Independent medical experts urge caution, emphasizing the preliminary nature of the data. "FGF-1 isn't FDA approved for Parkinson's. It is not a disease modifying therapy at this point in time, a proven neurorestorative intervention," noted one neurologist not affiliated with the company. The expert also pointed out that while human data is very limited, the translation from animal models to human success in neurodegenerative disease has historically been difficult.

The Favre Effect: Hope and Hurdles

Favre's endorsement is a powerful tool for raising awareness, but it also highlights the ethical complexities of promoting an investigational therapy. The visibility can create immense hope, but also potential demand for a treatment that has not yet completed the rigorous scientific validation process. Experts note that some participants in early-stage trials, including those conducted by Zhittya, may be required to cover their own travel and lodging, a financial burden that can accompany the pursuit of cutting-edge but unproven medicine.

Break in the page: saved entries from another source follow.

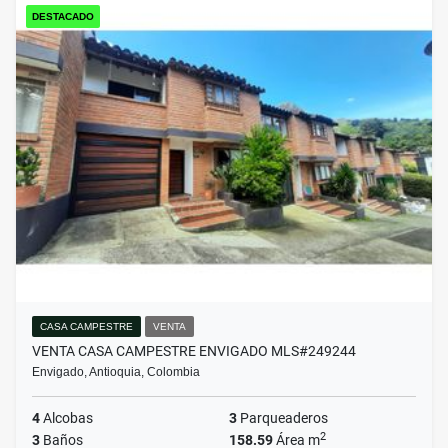
DESTACADO
CASA CAMPESTRE
VENTA
VENTA CASA CAMPESTRE ENVIGADO MLS#249244
Envigado, Antioquia, Colombia
4
Alcobas
3
Parqueaderos
2
3
Baños
158.59
Área m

Zhittya's ambitions for FGF-1 extend beyond Parkinson's. The company is also investigating its potential for a host of other conditions where compromised blood flow is implicated, including Type 2 Diabetes, Multiple Sclerosis, stroke, and Post-Concussion Syndrome. This positions FGF-1 as a potential platform technology in the burgeoning field of regenerative medicine.

For now, Brett Favre's public declaration has galvanized the Parkinson's community, offering a tangible story of hope. His experience, and that of the other research participants, will be watched closely by patients, physicians, and regulators as Zhittya Genesis Medicine works to turn its promising initial findings into scientifically proven, accessible medicine.